Terry Murphy's Wonderful Wannabe Road ShowStephanie Anderson Forest
The dream of playing pro basketball eluded David P. Jensen years ago. Still, as the 32-year-old sales executive for CompUSA Inc. sailed across half court and sank a 20-foot jumper, he looked like much more than a Michael Jordan wannabe. And the competition wasn't exactly a bunch of fumble-fingers--NBA legends Bob McAdoo, Michael Cooper, George Gervin, and Calvin Murphy. Playing ex-pros, says Jensen, a former Southern Illinois University guard, "was a real thrill. I never made it to their level, so this is as close as I'll ever come to playing in the NBA."
A converted parking lot in downtown Dallas on a chilly Sunday afternoon is a long way from the pros. But to Jensen and other Team Houston players whose reward for winning the 1993 Hoop-It-Up Men's Division World Championship was this game, it was close enough.
Begun in 1986 as a charity event for the Texas Special Olympics, the 3-on-3 (plus a substitute) b-ball tournament is now one of the most successful grass-roots sports-marketing vehicles in the country. With the backing of such powerhouses as the National Basketball Assn. and NBC Sports, which will air a one-hour Hoop-It-Up special on Nov. 13, the games will bring in revenues of more than $5 million this year for Streetball Partners International Inc. The Dallas marketer now aims to accelerate its growth by branching into football, baseball, and volleyball.
OLD SPARTAN. The man behind this sports machine is Terry Murphy, 53, once a bench warmer for the San Jose State Spartans. Three years after Hoop-It-Up started, it was attracting 2,000 teams--five times the number that signed up the first year--and Murphy quit his job as publisher of Dallas' now-defunct D Magazine. "That's when I realized this could be a business, a great marketing vehicle because the advertising business was changing," he says.
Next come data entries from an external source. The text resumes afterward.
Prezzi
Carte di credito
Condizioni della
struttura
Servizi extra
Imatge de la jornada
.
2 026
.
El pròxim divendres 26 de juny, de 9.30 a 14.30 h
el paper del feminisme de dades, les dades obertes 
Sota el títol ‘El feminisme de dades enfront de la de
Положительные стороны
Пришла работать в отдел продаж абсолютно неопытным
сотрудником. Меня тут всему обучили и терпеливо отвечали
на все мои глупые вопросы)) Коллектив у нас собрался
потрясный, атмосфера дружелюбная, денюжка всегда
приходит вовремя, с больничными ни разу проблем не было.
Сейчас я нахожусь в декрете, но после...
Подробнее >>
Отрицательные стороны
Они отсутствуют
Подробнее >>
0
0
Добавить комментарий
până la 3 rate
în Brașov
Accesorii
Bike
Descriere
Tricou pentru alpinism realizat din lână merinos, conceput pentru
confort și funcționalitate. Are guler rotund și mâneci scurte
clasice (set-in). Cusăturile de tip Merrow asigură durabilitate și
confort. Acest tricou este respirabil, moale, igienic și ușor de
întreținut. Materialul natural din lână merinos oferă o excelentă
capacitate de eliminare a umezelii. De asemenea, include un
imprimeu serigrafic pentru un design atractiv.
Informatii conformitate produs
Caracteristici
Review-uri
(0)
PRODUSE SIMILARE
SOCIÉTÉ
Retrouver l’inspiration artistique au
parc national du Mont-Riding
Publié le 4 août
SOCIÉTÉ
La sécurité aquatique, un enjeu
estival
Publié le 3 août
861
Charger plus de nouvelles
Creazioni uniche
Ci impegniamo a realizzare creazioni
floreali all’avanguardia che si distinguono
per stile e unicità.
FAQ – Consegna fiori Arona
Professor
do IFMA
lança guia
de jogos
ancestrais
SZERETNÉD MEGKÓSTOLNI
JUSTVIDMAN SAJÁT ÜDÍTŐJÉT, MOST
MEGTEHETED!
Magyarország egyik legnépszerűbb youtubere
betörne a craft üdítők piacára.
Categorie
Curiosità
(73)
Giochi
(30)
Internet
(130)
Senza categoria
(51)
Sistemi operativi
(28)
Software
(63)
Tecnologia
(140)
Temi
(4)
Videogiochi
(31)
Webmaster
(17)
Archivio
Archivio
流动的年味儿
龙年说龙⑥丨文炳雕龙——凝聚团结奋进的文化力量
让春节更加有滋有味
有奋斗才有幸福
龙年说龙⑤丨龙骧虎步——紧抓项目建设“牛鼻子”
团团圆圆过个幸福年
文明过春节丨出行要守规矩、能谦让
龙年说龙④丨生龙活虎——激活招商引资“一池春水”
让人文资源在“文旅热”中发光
Almost immediately, Murphy grabbed the attention of PepsiCo Inc., which forked over $1 million to become chief sponsor. With the additional cash, Murphy brought the tournament to 18 cities in 1989. But the aggressive expansion took its toll: Streetball was $290,000 in the red by yearend. It was rescued by a $300,000 cash infusion and much-needed management expertise from Dallas investor Chuck Jarvie, former president of a distiller, and his son Doug, who now serves as Streetball's president.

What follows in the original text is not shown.